Drew Estate is, in my mind, the cigar company that kicked off the trend of turning ‘classy cigar culture’ on its head with bizarre product names. With names like Velvet Rat, Dirty Rat, Feral Flying Pig, MUWAT (My Uzi Weighs A Ton), and more, the company established a reputation for producing great product with a quirky spin.
The Nasty Fritas which we review today follows this brand theme as a follow up to the wildly popular Papas Fritas which was released at IPCPR 2012. Similar to Papas Fritas, the Nasty Fritas uses filler tobacco that is comprised of left over tobacco leaves from the production of Liga Privada No. 9 and T52.
- Cigar Reviewed: Drew Estate Nasty Fritas
- Wrapper: USA Connecticut Broadleaf Oscuro
- Binder: Brazil
- Filler: Honduras, Nicaragua
- Size: 4 x 52 petite torpedo
Appearance & Construction
Well what to say about the Nasty Fritas. It’s a strange looking smoke, with a long pigtail cap, closed foot, a and a rugged Connecticut Broadleaf Oscuro wrapper. The outer wrapper is a rugged dark brown with a bit of lighter marbling. The cigar is packed mostly consistently, though there’s a part at about halfway that has a lot of give when squeezed, suggesting some inconsistency.

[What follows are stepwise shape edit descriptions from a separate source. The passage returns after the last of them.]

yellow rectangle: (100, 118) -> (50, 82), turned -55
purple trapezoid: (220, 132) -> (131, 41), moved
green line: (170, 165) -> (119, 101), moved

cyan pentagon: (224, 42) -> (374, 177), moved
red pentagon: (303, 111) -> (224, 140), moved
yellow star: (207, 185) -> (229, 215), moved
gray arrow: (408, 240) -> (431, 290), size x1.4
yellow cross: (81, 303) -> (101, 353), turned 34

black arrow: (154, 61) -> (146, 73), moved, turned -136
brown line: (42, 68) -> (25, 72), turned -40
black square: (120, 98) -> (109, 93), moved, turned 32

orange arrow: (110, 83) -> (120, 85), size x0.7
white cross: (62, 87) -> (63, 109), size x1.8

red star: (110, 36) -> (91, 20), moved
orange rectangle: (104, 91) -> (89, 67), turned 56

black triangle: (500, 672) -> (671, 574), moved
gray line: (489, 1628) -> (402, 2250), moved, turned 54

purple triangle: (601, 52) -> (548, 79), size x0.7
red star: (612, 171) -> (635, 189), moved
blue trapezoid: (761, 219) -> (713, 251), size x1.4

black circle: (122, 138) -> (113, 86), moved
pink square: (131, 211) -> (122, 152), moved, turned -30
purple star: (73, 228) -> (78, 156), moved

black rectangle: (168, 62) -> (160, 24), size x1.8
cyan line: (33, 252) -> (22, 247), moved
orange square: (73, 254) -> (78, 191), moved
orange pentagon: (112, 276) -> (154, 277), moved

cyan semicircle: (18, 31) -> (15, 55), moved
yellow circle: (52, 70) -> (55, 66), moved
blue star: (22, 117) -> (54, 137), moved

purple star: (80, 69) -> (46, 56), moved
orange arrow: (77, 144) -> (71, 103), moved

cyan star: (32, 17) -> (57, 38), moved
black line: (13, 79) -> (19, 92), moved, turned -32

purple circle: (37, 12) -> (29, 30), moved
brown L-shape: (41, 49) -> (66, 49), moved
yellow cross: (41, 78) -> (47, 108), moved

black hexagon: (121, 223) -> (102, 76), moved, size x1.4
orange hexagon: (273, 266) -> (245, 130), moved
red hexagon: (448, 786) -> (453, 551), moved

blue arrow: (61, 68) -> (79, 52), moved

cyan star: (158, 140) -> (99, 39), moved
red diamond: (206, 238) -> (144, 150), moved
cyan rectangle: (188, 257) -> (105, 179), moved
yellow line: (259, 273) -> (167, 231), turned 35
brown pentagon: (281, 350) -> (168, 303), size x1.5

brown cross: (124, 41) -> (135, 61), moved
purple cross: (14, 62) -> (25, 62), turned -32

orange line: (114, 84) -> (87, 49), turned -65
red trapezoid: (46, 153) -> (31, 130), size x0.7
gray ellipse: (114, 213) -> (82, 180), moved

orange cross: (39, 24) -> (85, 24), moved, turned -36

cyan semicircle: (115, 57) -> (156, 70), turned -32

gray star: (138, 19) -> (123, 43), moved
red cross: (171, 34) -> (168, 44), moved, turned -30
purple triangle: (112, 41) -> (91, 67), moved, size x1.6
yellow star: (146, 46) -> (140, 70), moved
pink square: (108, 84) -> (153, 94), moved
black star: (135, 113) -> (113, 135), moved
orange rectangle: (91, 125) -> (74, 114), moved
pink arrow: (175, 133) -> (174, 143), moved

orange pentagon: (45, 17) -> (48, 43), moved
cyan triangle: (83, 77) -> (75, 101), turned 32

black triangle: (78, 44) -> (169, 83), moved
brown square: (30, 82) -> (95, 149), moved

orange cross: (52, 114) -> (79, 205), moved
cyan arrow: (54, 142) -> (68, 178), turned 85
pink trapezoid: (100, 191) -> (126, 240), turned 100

Off the foot are aromas of barnyard, tree bark, trace amounts of white pepper, potato chips and smoky raisins. The pre light draw is perfect in terms of restrictiveness, with heavy spices, oak, some citrus, and charcoal on the palate.
Flavor & Smoke Characteristics
Like other ligas from Drew Estate, the smoke production on lighting up is immense. The closed foot gives the beginning an extra kick of condensed charred oak and pure dark cocoa powder. Once the closed foot burns away, the filler ignites, giving some additional complexity, with medium bodied notes of white pepper, toasted bread, bitter espresso, peppercorn, and light butter. The retrohale is mild and smooth, with charcoal, nuts, and cocoa powder.
Overall, the profile in the first three quarters of an inch is dark, rich, and very enjoyable.
At about an inch in, the white ash is still holding, the burn is straight, and the Nasty Fritas has progressed enough that the ring guage is at about 50. The charcoal notes here morph into something akin to peppery leather, and a nice stone fruit note plays in the background. At the same time, a slight red pepper emerges that activates the tip of the tongue. For a $6.50 stick, and small as it is, I’m pretty satisfied with the amount of flavor movement thus far.
And it doesn’t stop there. As the Nasty Fritas burns past halfway and the ember tapers even more, the smoke takes on some more texture, and black pepper and toasted wood takes on a much more prominent role. It’s not as complex as the first third, but the increasing strength makes the cigar all the more enjoyable.
The final third changes even more, with the smoke taking on a much more savory character. Flavors include smoked ham, toasty wood, peppercorn, and natural tobacco, and the strength is north of medium but not at full. Overall this third is quite nice, and I’m doubly impressed that the construction has remained perfect despite the cigars unorthodox shape. Also, the smoke remains cool, allowing me to smoke the cigar down to the last half inch.
I’m very impressed with the Nasty Fritas. It doesn’t start with the most flavorful experience, but it develops nicely and the construction never falters. The flavors of pepper, toasted wood, smoked ham, and charcoal complement one another particularly well. So I think if Drew Estate’s intent was to create a new favorite in the short cigar segment, I think they’ve done it.
Drew Estate fan or not, you should give Nasty Fritas a try.